J'aimerais tout d'abord vous présenter les membres du comité présents aujourd'hui. À mon extrême gauche, le sénateur Gerald Comeau de la Nouvelle-Écosse, le sénateur Suzanne Fortin-Duplessis du Québec ainsi que le sénateur Dennis Dawson également du Québec. À ma droite, nous avons le sénateur Rose-Marie Losier-Cool du Nouveau- Brunswick.

La séance d'aujourd'hui sera divisée en deux parties d'une heure chacune. Lors de la première heure, nous accueillons le ministre de la Justice. La deuxième heure de la séance sera dédiée au commissaire aux langues officielles.

[Traduction]

Le comité tient d'abord à souhaiter la bienvenue à l'honorable Robert Douglas Nicholson, ministre de la Justice et procureur général du Canada, qui a accepté de témoigner devant notre comité ce soir pour, notamment, faire le point sur la Feuille de route pour la dualité linguistique, donner un aperçu du jugement de la Cour suprême dans la cause CALDECH ou Desrochers et parler du programme d'appui aux droits linguistiques. Par ailleurs, le comité étudie présentement la mise en œuvre de la partie VII de la Loi sur les langues officielles et interrogera donc le ministre au sujet de ses réalisations et de ses initiatives à cet égard.

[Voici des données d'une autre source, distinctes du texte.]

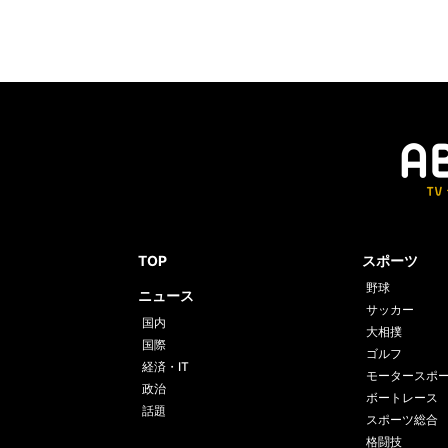
TOP
スポーツ
野球
ニュース
サッカー
国内
大相撲
国際
ゴルフ
経済・IT
モータースポ
政治
ボートレース
話題
スポーツ総合
格闘技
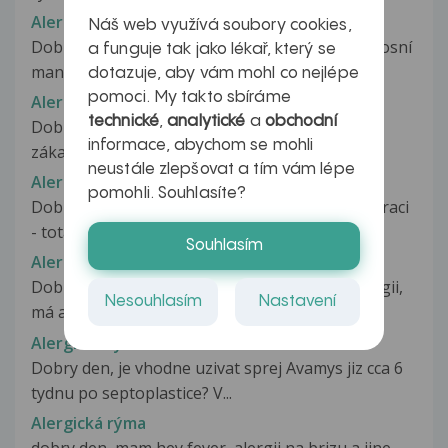
Alergická rýma
Náš web využívá soubory cookies,
Dobrý den, můj 3 lety syn je 3 den po operaci nosní
a funguje tak jako lékař, který se
mandle. Je alergik na roztoce...
dotazuje, aby vám mohl co nejlépe
pomoci. My takto sbíráme
Alergická rýma
technické
,
analytické
a
obchodní
Dobrý den. Pracuji jako stylistka a dělám svým
informace, abychom se mohli
zákaznicím umělé řasy. Bohužel...
neustále zlepšovat a tím vám lépe
Alergická rýma
pomohli. Souhlasíte?
Dobrý den, za 14 dní bych měla absolvovat operaci
- totální endoprotézu kyčle...
Souhlasím
Alergická rýma
Dobry den Syn (11 let) byl vyšetřen na alergologii,
Nesouhlasím
Nastavení
má alergii na roztoče...
Alergická rýma
Dobry den, je vhodne uzivat sprej Avamys jiz cca 6
tydnu po septoplastice? V...
Alergická rýma
dobry den, mam hey fever, alergii na brizu a jine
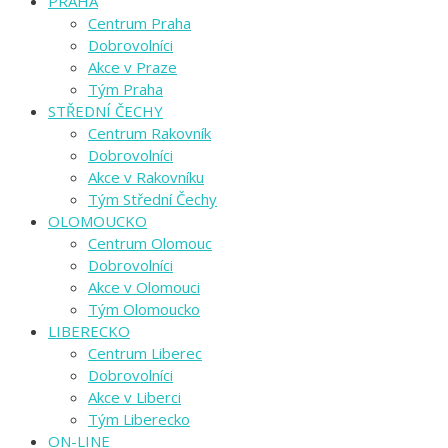
PRAHA
Centrum Praha
Dobrovolníci
Akce v Praze
Tým Praha
STŘEDNÍ ČECHY
Centrum Rakovník
Dobrovolníci
Akce v Rakovníku
Tým Střední Čechy
OLOMOUCKO
Centrum Olomouc
Dobrovolníci
Akce v Olomouci
Tým Olomoucko
LIBERECKO
Centrum Liberec
Dobrovolníci
Akce v Liberci
Tým Liberecko
ON-LINE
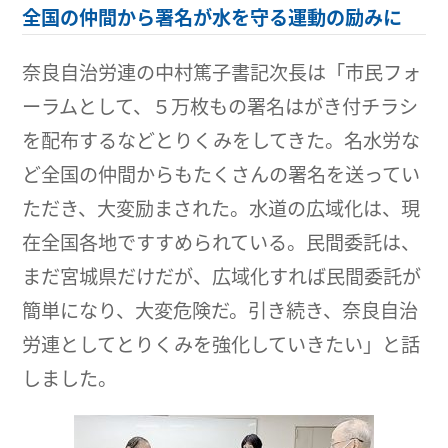
全国の仲間から署名が水を守る運動の励みに
奈良自治労連の中村篤子書記次長は「市民フォ
ーラムとして、５万枚もの署名はがき付チラシ
を配布するなどとりくみをしてきた。名水労な
ど全国の仲間からもたくさんの署名を送ってい
ただき、大変励まされた。水道の広域化は、現
在全国各地ですすめられている。民間委託は、
まだ宮城県だけだが、広域化すれば民間委託が
簡単になり、大変危険だ。引き続き、奈良自治
労連としてとりくみを強化していきたい」と話
しました。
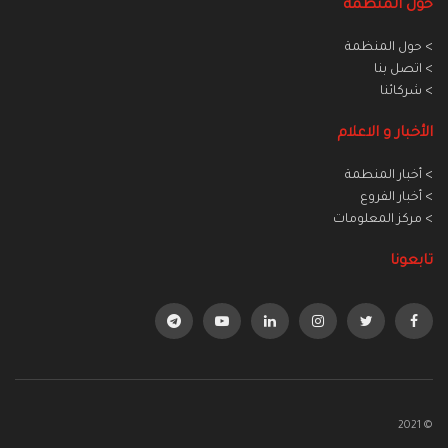
حول المنظمة
> حول المنظمة
> اتصل بنا
> شركائنا
الأخبار و الاعلام
> أخبار المنطمة
> أخبار الفروع
> مركز المعلومات
تابعونا
© 2021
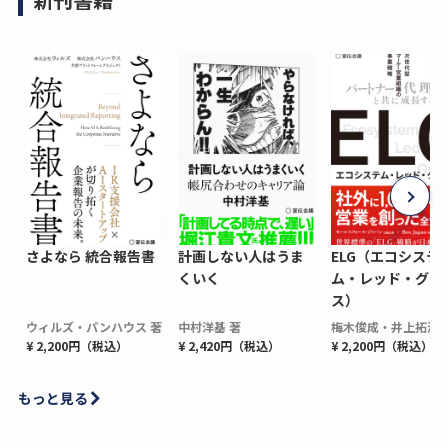
さよなら 統合報告書
計画しない人はうま
ELG（エコシステ
くいく
ム・レッド・グロ
ス）
ウィルズ・パンハウス 著
中村洋基 著
梅木俊成・井上拓海 
¥ 2,200円（税込）
¥ 2,420円（税込）
¥ 2,200円（税込）
もっと見る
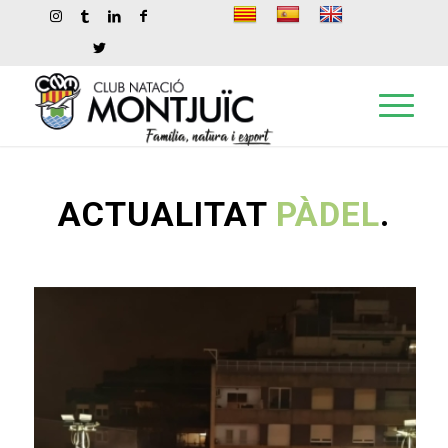
ACTUALITAT
PÀDEL
.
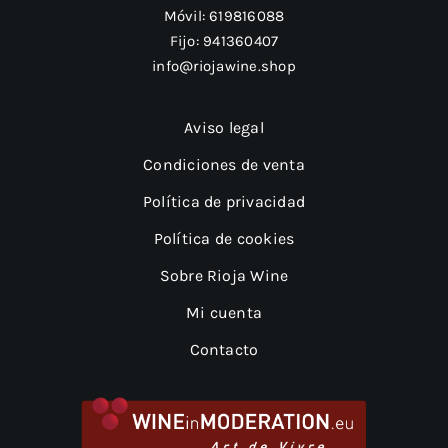
Móvil:
619816088
Fijo:
941360407
info@riojawine.shop
Aviso legal
Condiciones de venta
Política de privacidad
Política de cookies
Sobre Rioja Wine
Mi cuenta
Contacto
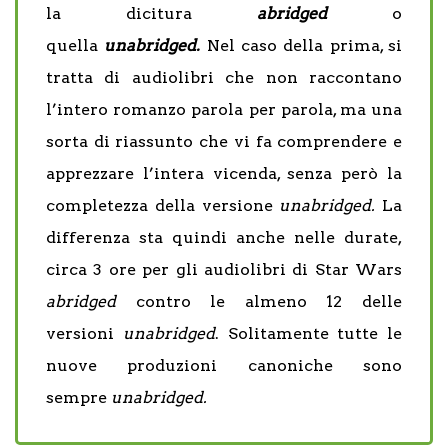
la dicitura
abridged
o
quella
unabridged.
Nel caso della prima, si
tratta di audiolibri che non raccontano
l’intero romanzo parola per parola, ma una
sorta di riassunto che vi fa comprendere e
apprezzare l’intera vicenda, senza però la
completezza della versione
unabridged.
La
differenza sta quindi anche nelle durate,
circa 3 ore per gli audiolibri di Star Wars
abridged
contro le almeno 12 delle
versioni
unabridged
. Solitamente tutte le
nuove produzioni canoniche sono
sempre
unabridged.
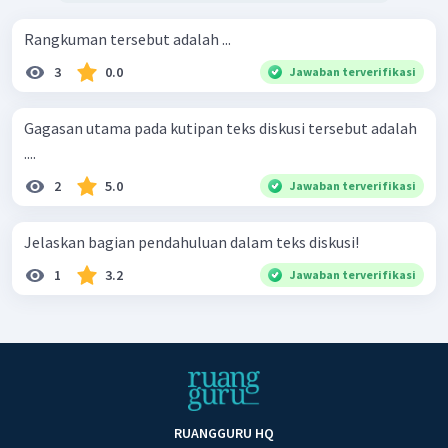
Rangkuman tersebut adalah ...
3
0.0
Jawaban terverifikasi
Gagasan utama pada kutipan teks diskusi tersebut adalah
....
2
5.0
Jawaban terverifikasi
Jelaskan bagian pendahuluan dalam teks diskusi!
1
3.2
Jawaban terverifikasi
RUANGGURU HQ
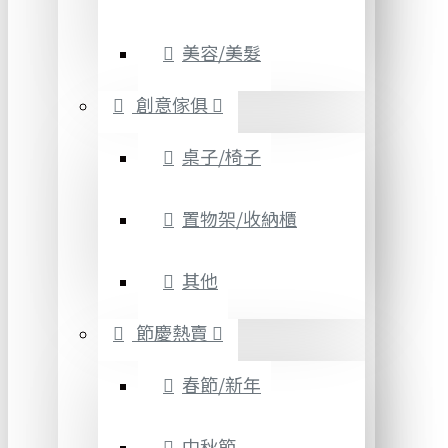
美容/美髮
創意傢俱
桌子/椅子
置物架/收納櫃
其他
節慶熱賣
春節/新年
中秋節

Au nom du comité, je remercie le ministre Nicholson et lui souhaite la bienvenue, ainsi qu'aux représentants du ministère qui l'accompagnent aujourd'hui : Mme Andrée Duchesne, avocate-conseil et gestionnaire, Francophonie, Justice en langues officielles et Dualisme juridique, et M. Marc Tremblay, avocat général et directeur, Groupe du droit des langues officielles. Je rappelle à tous les sénateurs que nous disposons d'une heure avec le ministre.

[Français]

Je devrai minuter les questions afin d'accorder un temps égal à tous les sénateurs.

[Traduction]

J'invite maintenant le ministre à prendre la parole, après quoi les sénateurs lui poseront des questions.

[Français]

L'honorable Robert Nicholson, C.P., député, ministre de la Justice et procureur général du Canada : Madame la présidente et distingués membres du comité, je vous remercie de m'offrir cette opportunité de discuter avec vous des quelques réalisations accomplies par le ministère de la Justice pour une justice dans les deux langues officielles.

[Traduction]

Au printemps 2008, le gouvernement a annoncé son plan d'action relativement à la dualité linguistique canadienne, mieux connu sous le titre de Feuille de route pour la dualité linguistique canadienne 2008-2013 : agir pour l'avenir. Cette feuille de route réitère l'engagement pris par le gouvernement du Canada envers la dualité linguistique et nos deux langues officielles. Notre gouvernement reconnaît que la justice doit refléter la réalité linguistique de notre pays. C'est pour cette raison que mon ministère continue d'appuyer l'accès à la justice dans les deux langues officielles au moyen du Fonds d'appui à l'accès à la justice dans les deux langues officielles, aussi connu sous le titre de fonds d'appui. Le fonds d'appui a pour objet d'informer le milieu juridique et les communautés de langue officielle en situation minoritaire sur les mesures à prendre pour exercer leurs droits dans les deux langues officielles. À part le fonds d'appui, mon ministère va lancer une initiative de formation afin d'encourager les jeunes Canadiens bilingues à faire carrière dans le système de justice.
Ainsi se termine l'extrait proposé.